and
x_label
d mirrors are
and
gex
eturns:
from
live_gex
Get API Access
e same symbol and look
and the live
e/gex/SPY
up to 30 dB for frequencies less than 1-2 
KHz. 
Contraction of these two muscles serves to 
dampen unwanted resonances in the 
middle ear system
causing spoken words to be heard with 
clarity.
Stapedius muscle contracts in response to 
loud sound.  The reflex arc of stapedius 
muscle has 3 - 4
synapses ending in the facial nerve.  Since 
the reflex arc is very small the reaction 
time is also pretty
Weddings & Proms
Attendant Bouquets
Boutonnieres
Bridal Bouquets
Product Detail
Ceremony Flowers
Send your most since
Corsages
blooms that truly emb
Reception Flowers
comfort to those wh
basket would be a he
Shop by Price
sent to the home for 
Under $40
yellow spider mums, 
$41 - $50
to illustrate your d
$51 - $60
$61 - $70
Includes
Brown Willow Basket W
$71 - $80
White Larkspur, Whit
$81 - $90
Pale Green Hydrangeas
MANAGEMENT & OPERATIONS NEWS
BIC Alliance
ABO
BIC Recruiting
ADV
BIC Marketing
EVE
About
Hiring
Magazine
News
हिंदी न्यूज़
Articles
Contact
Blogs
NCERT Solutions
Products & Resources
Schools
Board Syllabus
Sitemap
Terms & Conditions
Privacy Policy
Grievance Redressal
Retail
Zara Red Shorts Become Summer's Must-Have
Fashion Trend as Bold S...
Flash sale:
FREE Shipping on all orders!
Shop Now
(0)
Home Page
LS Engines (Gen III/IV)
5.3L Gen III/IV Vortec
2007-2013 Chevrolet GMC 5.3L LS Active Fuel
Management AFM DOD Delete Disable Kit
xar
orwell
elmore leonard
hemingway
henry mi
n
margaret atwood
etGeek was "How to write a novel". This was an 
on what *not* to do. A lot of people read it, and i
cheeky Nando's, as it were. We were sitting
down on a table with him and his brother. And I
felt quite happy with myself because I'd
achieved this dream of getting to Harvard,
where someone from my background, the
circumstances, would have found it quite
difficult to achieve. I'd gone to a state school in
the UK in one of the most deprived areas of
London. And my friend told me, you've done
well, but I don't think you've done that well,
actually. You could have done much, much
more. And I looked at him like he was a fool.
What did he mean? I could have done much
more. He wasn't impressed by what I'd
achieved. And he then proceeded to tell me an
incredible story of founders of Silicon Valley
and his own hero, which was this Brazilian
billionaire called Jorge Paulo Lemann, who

• **Task item**:
Your answer should be the lines of the listing above between the line holding "Attendant Bouquets" and the line holding "BIC Recruiting", inclusive, restated word for word and alone.

• **Written reply**:
Attendant Bouquets
Boutonnieres
Bridal Bouquets
Product Detail
Ceremony Flowers
Send your most since
Corsages
blooms that truly emb
Reception Flowers
comfort to those wh
basket would be a he
Shop by Price
sent to the home for 
Under $40
yellow spider mums, 
$41 - $50
to illustrate your d
$51 - $60
$61 - $70
Includes
Brown Willow Basket W
$71 - $80
White Larkspur, Whit
$81 - $90
Pale Green Hydrangeas
MANAGEMENT & OPERATIONS NEWS
BIC Alliance
ABO
BIC Recruiting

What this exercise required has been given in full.